The Sierra Club began air quality tests in 2006 after receiving health complaints. The environmental organization found that about 83 percent of trailers tested had formaldehyde levels up to three times higher than the EPA workplace limit.
The Huckabees' symptoms started just days after moving into their first trailer in Kiln, Miss. Lindsay, 26 and pregnant, began having migraine headaches, and the four children had constant upper respiratory problems.
One daughter, who had been asthma-free for two years, had a recurrence, and Lindsay had pre-term labor contractions during her latest pregnancy and delivered five weeks early. The baby, now 2 years old, has been in the hospital with asthmatic bronchitis.
Their doctor finally advised testing the first mobile home and found double the acceptable levels of formaldehyde. FEMA replaced that home with another, which also tested positive for formaldehyde.

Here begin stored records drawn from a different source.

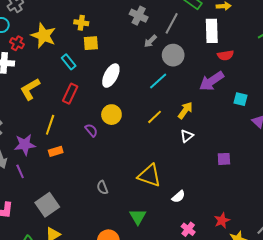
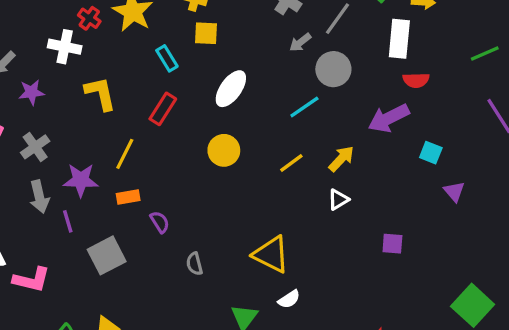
yellow L-shape: (30, 89) -> (100, 94), turned 100
purple semicircle: (91, 130) -> (160, 222), moved
white semicircle: (178, 197) -> (289, 299), moved
gray square: (47, 205) -> (107, 255), moved

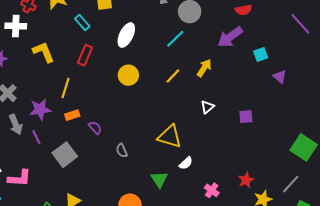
cyan square: (431, 153) -> (261, 54), turned -32
white triangle: (338, 200) -> (207, 107), moved

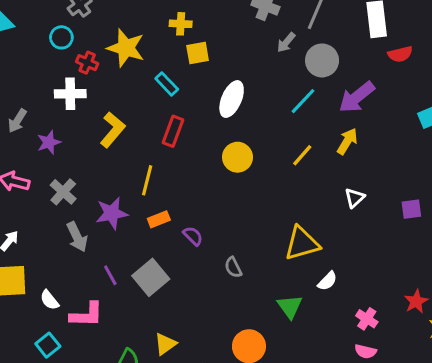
purple arrow: (230, 37) -> (357, 97), moved
yellow L-shape: (44, 52) -> (113, 130), turned 65
yellow triangle: (170, 136) -> (302, 243), turned -30
purple line: (36, 137) -> (110, 275), moved

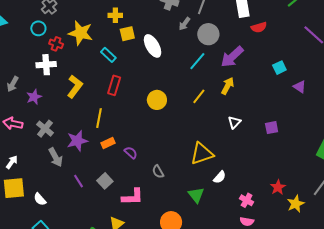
white ellipse: (232, 99) -> (153, 46), moved, turned -50
gray square: (151, 277) -> (105, 181), size x0.7
pink L-shape: (86, 315) -> (133, 197), moved

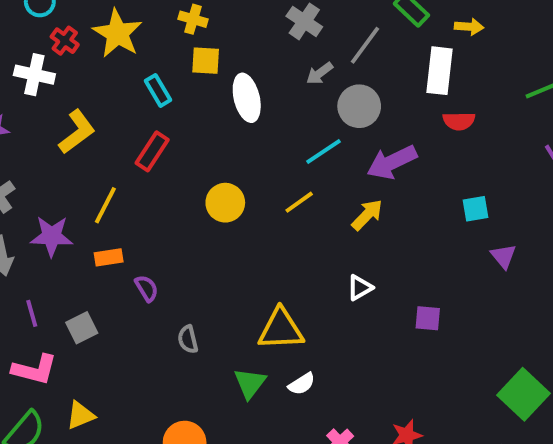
yellow line: (199, 96) -> (299, 202), moved
green triangle: (196, 195) -> (250, 383), moved
pink L-shape: (133, 197) -> (35, 370), moved

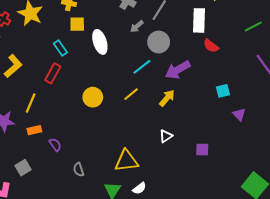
cyan rectangle: (158, 90) -> (60, 48), moved
red semicircle: (459, 121) -> (211, 46), turned 42

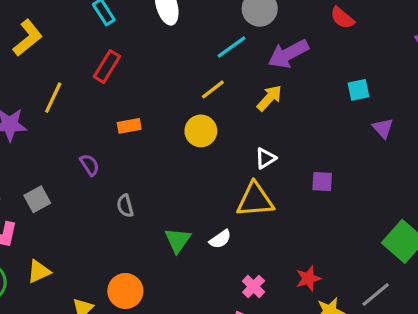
red rectangle: (53, 73) -> (107, 67), moved
yellow circle: (93, 97) -> (201, 131), moved
orange rectangle: (34, 130) -> (129, 126), moved
yellow triangle: (126, 161) -> (255, 200), moved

Formaldehyde, a toxic chemical most often used for embalming, is used as a glue in building materials. Under hot, humid conditions it can leak into the air.
For that reason, FEMA said it wants all trailer occupants out by the summer, when temperatures rise and hurricane season begins again.
"This is a real vindication for people that have been trying to raise the alarm about this for two years," said Becky Gillette, a volunteer for the Mississippi Sierra Club, who led the effort to test trailers.
But the Huckabees and others don't want to move, and say government efforts are not enough. Steve Huckabee earns $38,000 a year as a land surveyor, and Lindsay has just taken a job at a Waffle House restaurant to help with the bills.
"All the medicine they have to buy is what a mortgage payment would be, and she's not getting any help," said Gillette, who has heard the health woes of hundreds of families whose children are sick. "They can't save money because they are sick all the time and the kids are out of school. How can they rebuild?"
Those who have been working with victims say there is already a shortage of affordable housing in the Gulf region. Huckabee said rents in her town have jumped from about $900 a month to up to $1,500 a month.
"They claim they are going to get everyone out really quickly," said Huckabee, who testified to Congress on the family's health problems. "But they did that did this before, and I don't think there were enough hotel rooms. I guess we are going to have to wait and see."
The CDC said they would go "door to door" to hand deliver individual home tests to begin a registry of health problems and the long-term effects of the formaldehyde exposure. A broader-based children's health study is also in the works.
At the press conference, FEMA head R. David Paulsin vowed "to continue aggressive action to provide for the safety and well-being" of trailer residents.
Case workers will offer people advice on their medical, employment and educational needs, he said. They will also assist with the relocation and care of pets and help provide furnishing.
"We do care about these people, but we did not have a lot of information," said Paulsin. "[The trailers] were the only toolbox we had at the time."
Sierra volunteers say FEMA has "side-stepped" the larger issue of who is going to pay for the long-term health effects of the formaldehyde exposure.
"They ought to be embarrassed," said Sierra's March, who tested 30 trailers herself. "I never heard such a long list of promises from an agency that's not shown us they are worthy of our faith. I am praying they are not giving us false hope."